A typical process and assembly for moving-zone Marangoni drying might include a processing solution applicator followed by a rinsewater applicator and then a VOC reservoir, all just above the surface of the substrate to be processed and cleaned. The applicator-reservoir assembly moves relative to the substrate to form a processing zone. As it moves, both solution and rinsewater attach to the substrate surface, forming menisci. A thin film of rinsewater is entrained on the substrate at the trailing edge of the assembly. The VOC evaporates from the reservoir, is absorbed into the film of rinsewater, and lowers the surface tension of the film relative to the surface tension of the pure rinsewater. This surface tension gradient is strong enough to pull the VOC/rinsewater film off the substrate surface, while particulates and dissolved impurities flow back into a rinsewater collection trough. The film flow leaves the substrate completely dry within a few millimeters behind the assembly.Benefits
- The method and apparatus developed by LLNL can be integrated into conventional industrial processing tracks to allow processing, rinsing, and drying of substrates in one consolidated operation.
- The operation can be carried out on a surface positioned horizontally (with geometry similar to meniscus coating) or vertically.
- Moving-zone drying is an ambient temperature process.
- The LLNL moving-zone process produces a cleaner surface than Marangoni drying with heat, forced air, or high-speed motion of the drying unit.
- The LLNL process requires much smaller amounts of volatile organics and water compared to conventional Marangoni drying and other surface drying techniques.
- The LLNL method and apparatus has application in processing of semiconductor wafers, flat panel displays, optics, and in other fabrication lines with aqueous processing tracks.
- Marangoni drying is extremely efficient in producing ultraclean surfaces on both hydrophilic and hydrophobic substrates.
- Aqueous processing lines in many industries can be made more cost- and process-efficient by implementing LLNL’s moving-zone Marangoni drying process.

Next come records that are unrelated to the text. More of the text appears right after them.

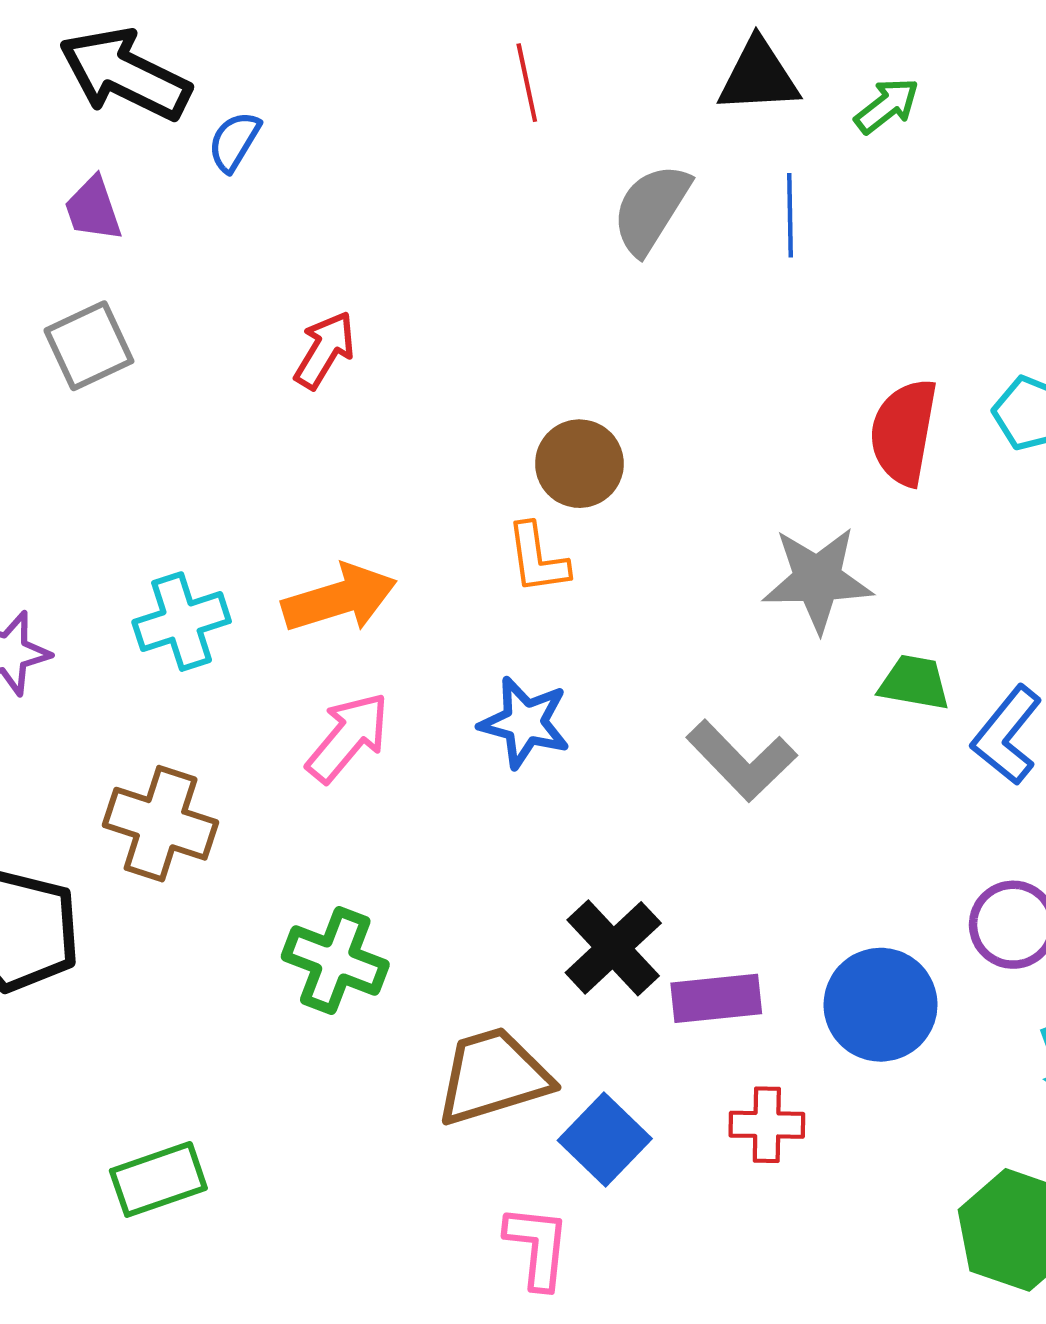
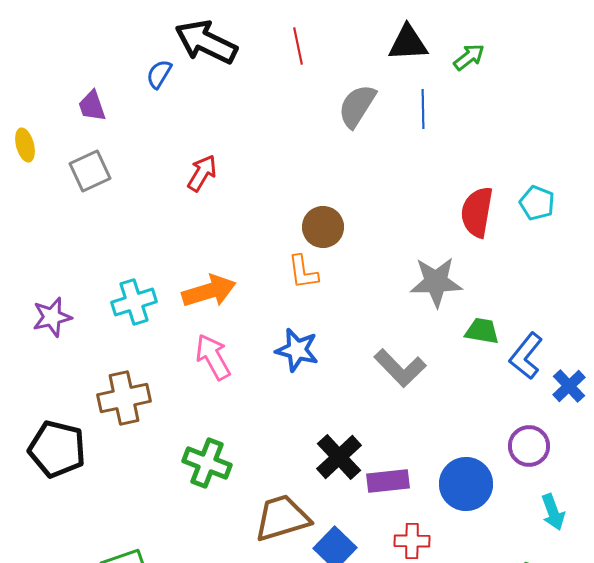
black arrow: (125, 74) -> (206, 42), moved
pink arrow: (348, 737) -> (213, 357), turned -69
brown cross: (161, 824) -> (124, 398), turned -30

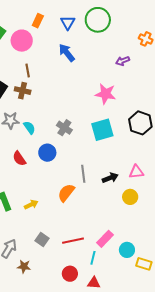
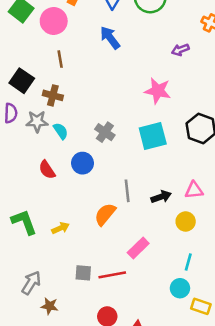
brown cross: (23, 91) -> (53, 95), moved
pink rectangle: (105, 239) -> (138, 248), moved
gray square: (42, 240) -> (83, 273), moved, turned -32
cyan line: (93, 258) -> (188, 262), moved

Scientific papers have been published on this topic:
Michael C. Rushford, Jerald A. Britten, Shamasunder N. Dixit, Curly R. Hoaglan, Michael D. Aasen, and Leslie J. Summers, Wet-Etch Figuring for Precision Optical Contouring, Appl. Opt. 42, 5706-5713 (2003)
A Moving-Zone Marangoni Drying Process for Critical Cleaning and Wet Processing, Solid State Technology (1997) Volume: 40, Issue: 10, Publisher: PennWell, Pages: 143-148.Patents and Patent Applications
|Title and Abstract||
Moving zone Marangoni drying of wet objects using naturally evaporated solvent vapor
A surface tension gradient driven flow (a Marangoni flow) is used to remove the thin film of water remaining on the surface of an object following rinsing. The process passively introduces by natural evaporation and diffusion of minute amounts of alcohol (or other suitable material) vapor in the immediate vicinity of a continuously refreshed meniscus of deionized water or another aqueous-based, nonsurfactant rinsing agent. Used in conjunction with cleaning, developing or wet etching application, rinsing coupled with Marangoni drying provides a single-step process for 1) cleaning, developing or etching, 2) rinsing, and 3) drying objects such as flat substrates or coatings on flat substrates without necessarily using heat, forced air flow, contact wiping, centrifugation or large amounts of flammable solvents. This process is useful in one-step cleaning and drying of large flat optical substrates, one-step developing/rinsing and drying or etching/rinsing/drying of large flat patterned substrates and flat panel displays during lithographic processing, and room-temperature rinsing/drying of other large parts, sheets or continuous rolls of material.